Records from a data collection
▼
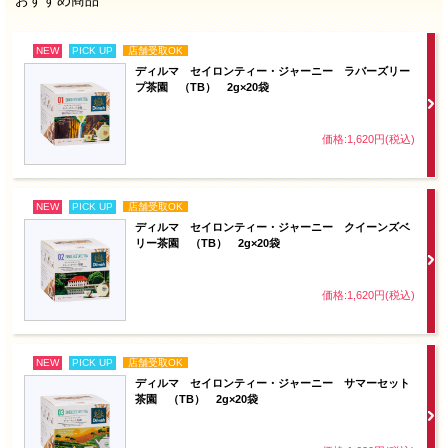
おすすめ商品
NEW
PICK UP
店舗受取OK
ディルマ セイロンティー・ジャーニー ラバーズリー
プ茶園 （TB） 2g×20袋
価格:1,620円(税込)
NEW
PICK UP
店舗受取OK
ディルマ セイロンティー・ジャーニー クイーンズベ
リー茶園 （TB） 2g×20袋
価格:1,620円(税込)
NEW
PICK UP
店舗受取OK
ディルマ セイロンティー・ジャーニー サマーセット
茶園 （TB） 2g×20袋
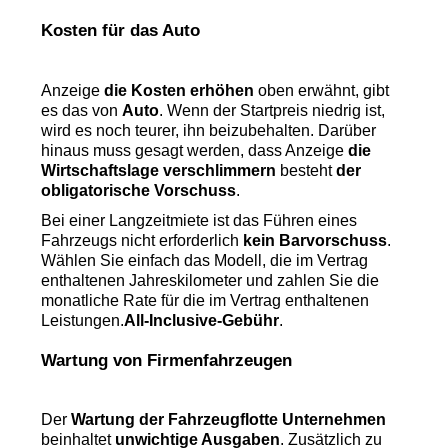
Kosten für das Auto
Anzeige 
die Kosten erhöhen
 oben erwähnt, gibt 
es das von 
Auto
. Wenn der Startpreis niedrig ist, 
wird es noch teurer, ihn beizubehalten. Darüber 
hinaus muss gesagt werden, dass Anzeige 
die 
Wirtschaftslage verschlimmern
 besteht 
der 
obligatorische Vorschuss
.
Bei einer Langzeitmiete ist das Führen eines 
Fahrzeugs nicht erforderlich 
kein Barvorschuss
. 
Wählen Sie einfach das Modell, die im Vertrag 
enthaltenen Jahreskilometer und zahlen Sie die 
monatliche Rate für die im Vertrag enthaltenen 
Leistungen.
All-Inclusive-Gebühr
.
Wartung von Firmenfahrzeugen
Der 
Wartung der Fahrzeugflotte
Unternehmen
beinhaltet 
unwichtige Ausgaben
. Zusätzlich zu 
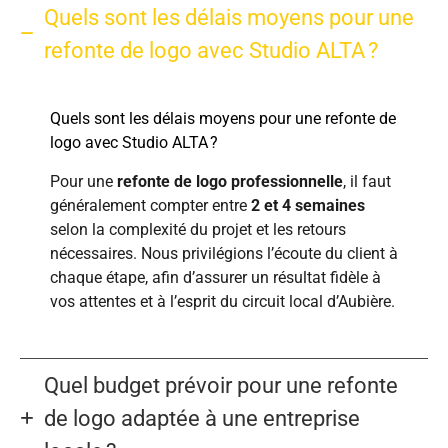
Quels sont les délais moyens pour une
refonte de logo avec Studio ALTA ?
Quels sont les délais moyens pour une refonte de
logo avec Studio ALTA ?
Pour une
refonte de logo professionnelle
, il faut
généralement compter entre
2 et 4 semaines
selon la complexité du projet et les retours
nécessaires. Nous privilégions l’écoute du client à
chaque étape, afin d’assurer un résultat fidèle à
vos attentes et à l’esprit du circuit local d’Aubière.
Quel budget prévoir pour une refonte
de logo adaptée à une entreprise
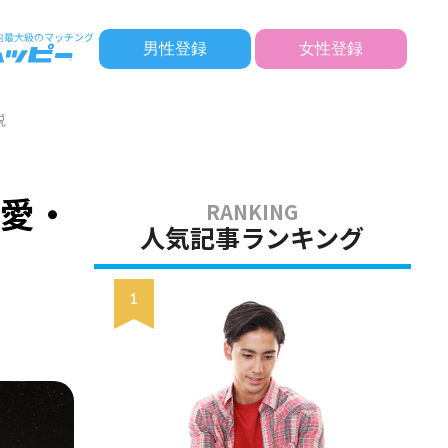
男性登録
女性登録
説
恋愛・
人気記事ランキング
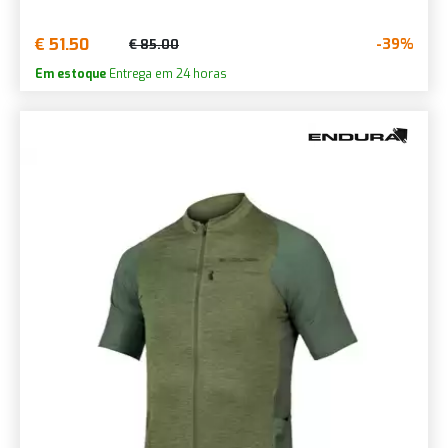
€ 51.50
-39%
€ 85.00
Em estoque
Entrega em 24 horas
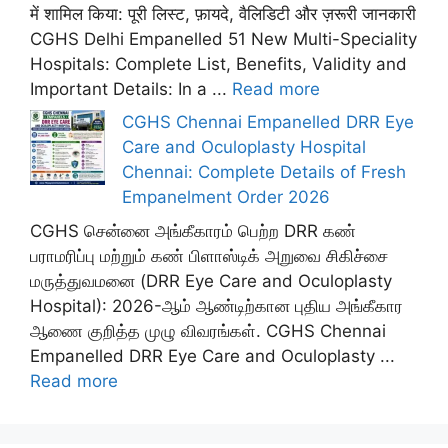
में शामिल किया: पूरी लिस्ट, फ़ायदे, वैलिडिटी और ज़रूरी जानकारी
CGHS Delhi Empanelled 51 New Multi-Speciality
Hospitals: Complete List, Benefits, Validity and
Important Details: In a ...
Read more
CGHS Chennai Empanelled DRR Eye
Care and Oculoplasty Hospital
Chennai: Complete Details of Fresh
Empanelment Order 2026
CGHS சென்னை அங்கீகாரம் பெற்ற DRR கண்
பராமரிப்பு மற்றும் கண் பிளாஸ்டிக் அறுவை சிகிச்சை
மருத்துவமனை (DRR Eye Care and Oculoplasty
Hospital): 2026-ஆம் ஆண்டிற்கான புதிய அங்கீகார
ஆணை குறித்த முழு விவரங்கள். CGHS Chennai
Empanelled DRR Eye Care and Oculoplasty ...
Read more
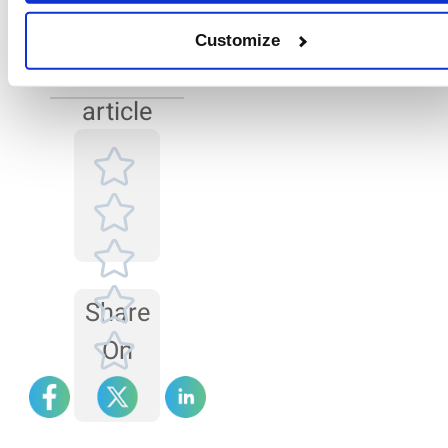
バックグラウン
際に曲げられる度合い
を示す指標です。吸収
ド信号が異常に
Rate
Customize
係数は、光が媒質を通
なる原因とその
バックグラウンド信号
過する際にどれだけ吸
this
が異常になる原因は
対策
収されるかを示しま
様々です。その対策
す。
article
は、まずサンプルセル
を検査し、次にレーザ
ー光源とレンズを検査
し、最後にアライメン
トシステムを検査する
ことです。
Share
On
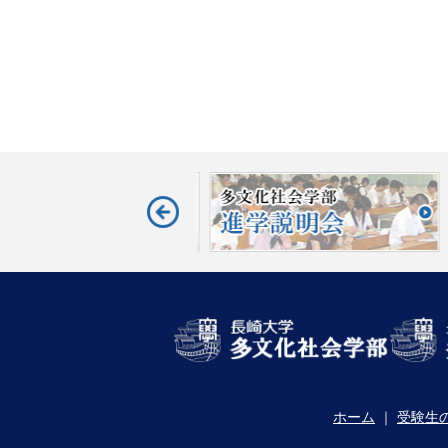
ホーム
｜
受験生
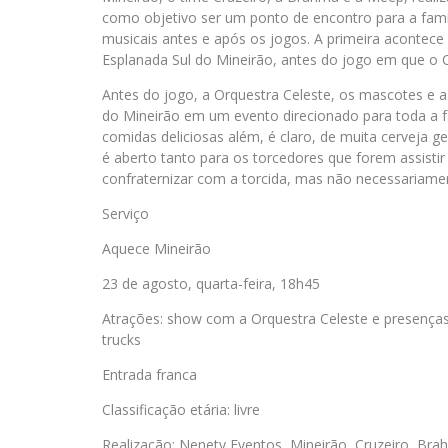
como objetivo ser um ponto de encontro para a famíl
musicais antes e após os jogos. A primeira acontece 
Esplanada Sul do Mineirão, antes do jogo em que o C
Antes do jogo, a Orquestra Celeste, os mascotes e as
do Mineirão em um evento direcionado para toda a 
comidas deliciosas além, é claro, de muita cerveja g
é aberto tanto para os torcedores que forem assistir
confraternizar com a torcida, mas não necessariame
Serviço
Aquece Mineirão
23 de agosto, quarta-feira, 18h45
Atrações: show com a Orquestra Celeste e presenças
trucks
Entrada franca
Classificação etária: livre
Realização: Nenety Eventos, Mineirão, Cruzeiro, Br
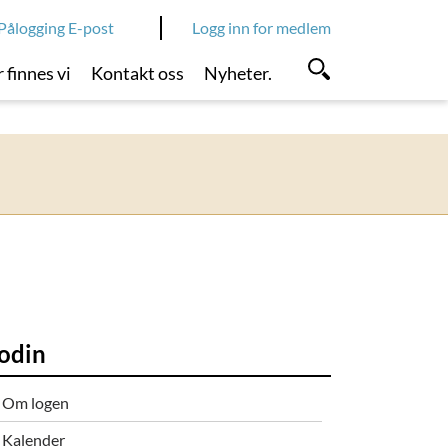
Pålogging E-post
Logg inn for medlem
 finnes vi
Kontakt oss
Nyheter.
odin
Om logen
Kalender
▲
> _TASK_
The answer must be every line from the records above that contains the word "Vertrag", copied in full.

> _SOLUTION_
Wählen Sie einfach das Modell, die im Vertrag 
monatliche Rate für die im Vertrag enthaltenen 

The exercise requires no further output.